Perhaps there is something about Vilasini Natyam. It could be the strong abhinaya that mesmerises the audience and transports them into a different world altogether or the feeling of liberation that the dancer expresses through the art form. And doing justice to every bit of this traditional dance, which is deeply rooted with the culture of Andhra Pradesh is the Vilasini Natyam exponent Dr Yashoda Thakore.
How it all began
She was six, when she was first introduced to Kuchipudi and 14 years later, seeing Swapna Sundari perform Vilasini Natyam drove her to learn the dance form. A Hyderabadi, who is currently teaching Vilasini Natyam to about 12 kids at her Rinda Saranya Academy, Yashoda says, “When you are performing on the stage, you lose the connect with yourself and you are transported to the world of kalavanthulu (devadasi) altogether. There is nothing fake and all you can think of is the dance. People take years to master the technique,” explains Yashoda, a student of Padmabhushan awardee Swapna Sundari.
Though currently there is much being said about Kalavanthulu in society, the whole idea of performing Vilasini Natyam still looks like a process of ‘breaking stereotypes’. “That’s because of the wide range of physical movements and emotions addressed in the form. There is no monotony. The depiction of the songs touch on feelings that are a part of every person’s sensitivity but are not visited often. Probably evolution of thought process itself is the reason,” Yashoda expresses.
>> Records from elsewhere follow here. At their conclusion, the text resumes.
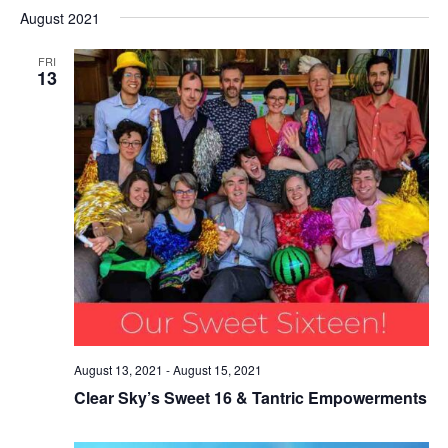
Select
Nav
August 2021
date.
FRI
13
August 13, 2021
-
August 15, 2021
Clear Sky’s Sweet 16 & Tantric Empowerments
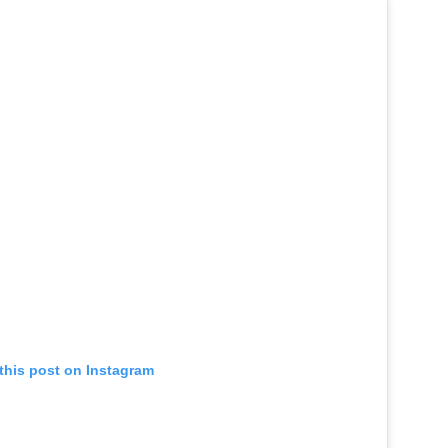
this post on Instagram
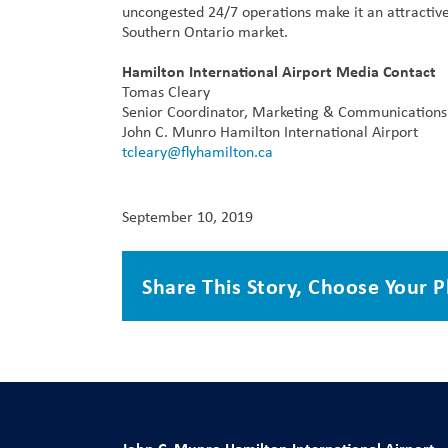
uncongested 24/7 operations make it an attractive
Southern Ontario market.
Hamilton International Airport Media Contact
Tomas Cleary
Senior Coordinator, Marketing & Communications
John C. Munro Hamilton International Airport
tcleary@flyhamilton.ca
September 10, 2019
Share This Story, Choose Your P
John C. Munro Hamilton International Airport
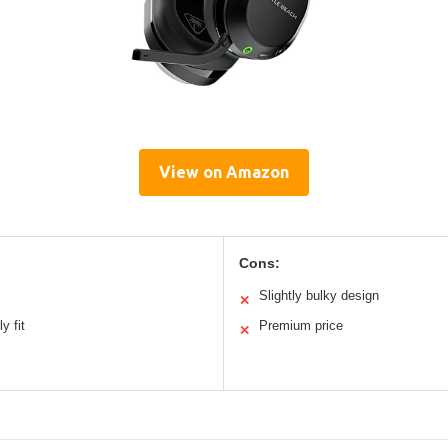
View on Amazon
Cons:
Slightly bulky design
✕
y fit
Premium price
✕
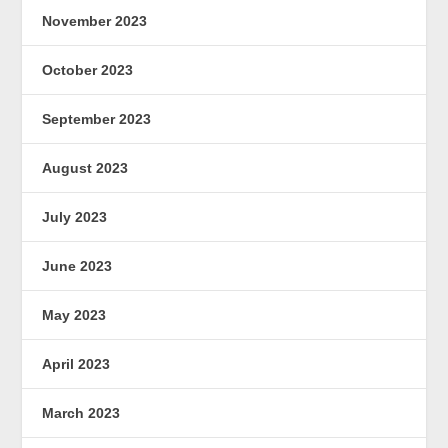
November 2023
October 2023
September 2023
August 2023
July 2023
June 2023
May 2023
April 2023
March 2023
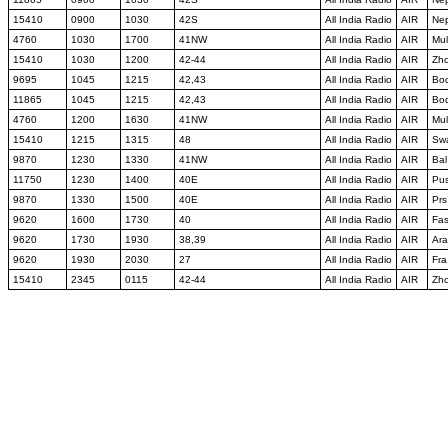
15410
0900
1030
42S
All India Radio
AIR
Ne
4760
1030
1700
41NW
All India Radio
AIR
Mul
15410
1030
1200
42-44
All India Radio
AIR
Zh
9695
1045
1215
42,43
All India Radio
AIR
Bo
11865
1045
1215
42,43
All India Radio
AIR
Bo
4760
1200
1630
41NW
All India Radio
AIR
Mul
15410
1215
1315
48
All India Radio
AIR
Sw
9870
1230
1330
41NW
All India Radio
AIR
Bal
11750
1230
1400
40E
All India Radio
AIR
Pu
9870
1330
1500
40E
All India Radio
AIR
Prs
9620
1600
1730
40
All India Radio
AIR
Fa
9620
1730
1930
38,39
All India Radio
AIR
Ara
9620
1930
2030
27
All India Radio
AIR
Fra
15410
2345
0115
42-44
All India Radio
AIR
Zh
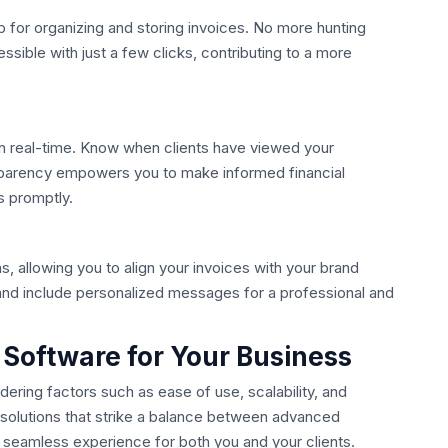
ub for organizing and storing invoices. No more hunting
ible with just a few clicks, contributing to a more
in real-time. Know when clients have viewed your
sparency empowers you to make informed financial
s promptly.
s, allowing you to align your invoices with your brand
and include personalized messages for a professional and
g Software for Your Business
dering factors such as ease of use, scalability, and
or solutions that strike a balance between advanced
a seamless experience for both you and your clients.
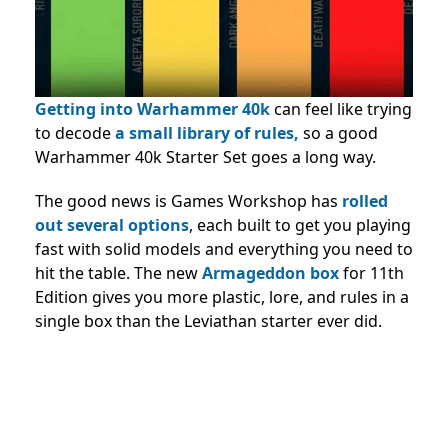
Getting into Warhammer 40k
can feel like trying
to decode
a small library of rules,
so a good
Warhammer 40k Starter Set goes a long way.
The good news is Games Workshop has
rolled
out several options
, each built to get you playing
fast with solid models and everything you need to
hit the table. The new
Armageddon box
for 11th
Edition gives you more plastic, lore, and rules in a
single box than the Leviathan starter ever did.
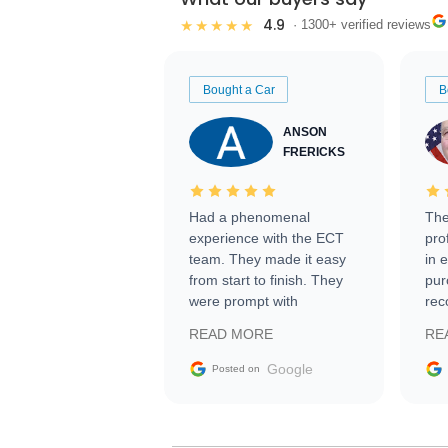
4.9
★★★★★
· 1300+ verified reviews
Bought a Car
B
ANSON
FRERICKS
Had a phenomenal
The
experience with the ECT
pro
team. They made it easy
in 
from start to finish. They
pur
were prompt with
rec
information requests and
Tra
READ MORE
RE
facilitating conversations
with the seller. Then Nic
Google
Posted on
did an incredible job
getting my car shipped to
me in 24 hours over the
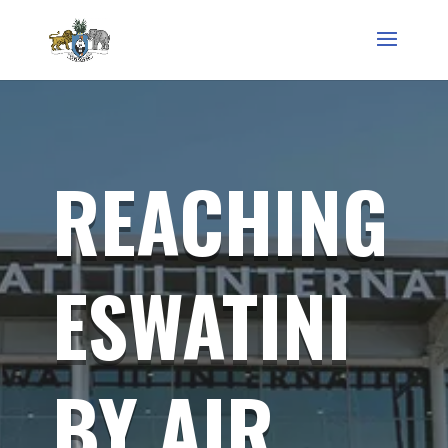
REACHING
ESWATINI
BY AIR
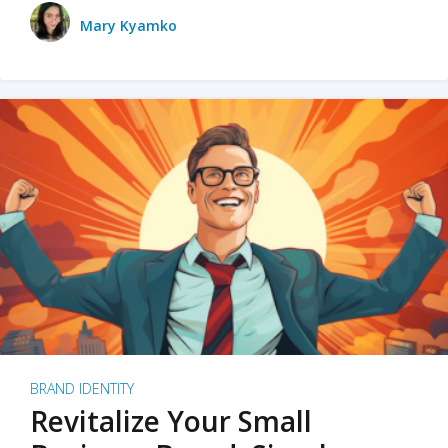
Mary Kyamko
BRAND IDENTITY
Revitalize Your Small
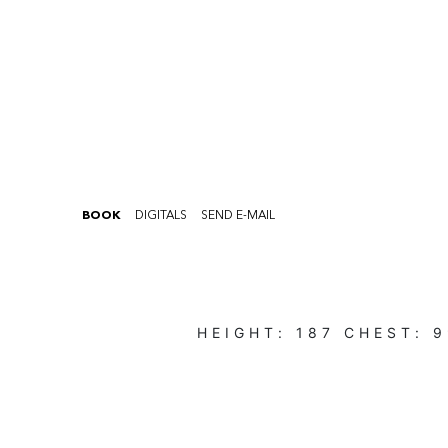
BOOK
DIGITALS
SEND E-MAIL
HEIGHT:
187
CHEST:
9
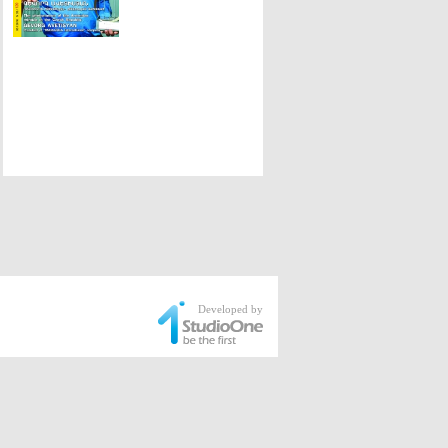
Developed by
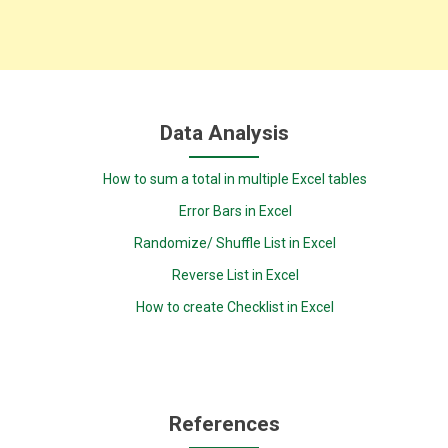
Data Analysis
How to sum a total in multiple Excel tables
Error Bars in Excel
Randomize/ Shuffle List in Excel
Reverse List in Excel
How to create Checklist in Excel
References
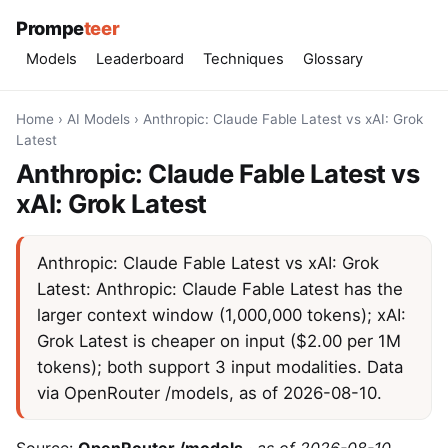
Prompe
teer
Models
Leaderboard
Techniques
Glossary
Home
›
AI Models
›
Anthropic: Claude Fable Latest vs xAI: Grok
Latest
Anthropic: Claude Fable Latest vs
xAI: Grok Latest
Anthropic: Claude Fable Latest vs xAI: Grok
Latest: Anthropic: Claude Fable Latest has the
larger context window (1,000,000 tokens); xAI:
Grok Latest is cheaper on input ($2.00 per 1M
tokens); both support 3 input modalities. Data
via OpenRouter /models, as of 2026-08-10.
Performing in the city recently, Yashoda Thakore stepped away from traditional choreography a bit, and included a few moves from Nrttaratnavali in a rhythmic pattern. Organised by the Anandapriya Foundation, the event also saw the book launch of Nrttaratnavali, a treatise on classical dance. The book is a Sanskrit to English translation by dance historian Dr Pappu Venugopala Rao and Dr Thakore herself. “The 13th Century author, Jayasenapati’s Sanskrit text Nrttaratnavali is a comprehensive discussion on classical dance forms prevalent during the Kakatiya ruler Ganapati Deva’s reign. The book is considered as a literal bridge between Natya Shastra and Abhinaya Darpana. It is a valuable reference to students of classical dance,” she explained.
'Women are strong'
Not limiting Vilasini Natya to just an art form, Yashoda says, “The abhinaya to padams and javalis in Vilasini Natyam is in itself symbolic of a certain freedom of thought, feeling and expression of the woman. The courtesans never aimed at conveying any message, but the training in the form liberates the dancer from so many inhibitions. Knowledge of this is empowering. What is very touching is that the audience too go through this process of awareness and confidence building. The woman is strong, yet docile, shy yet expressive.”
Book on Kaivalya
Yashoda has to her credit, a doctoral thesis on 'The Interrelationship between Yoga and Indian Classical Dance with Special Emphasis on Kuchipudi.' Taking this thought further she is now writing a book titled Kaivalya, a book on yoga and Indian classical dance.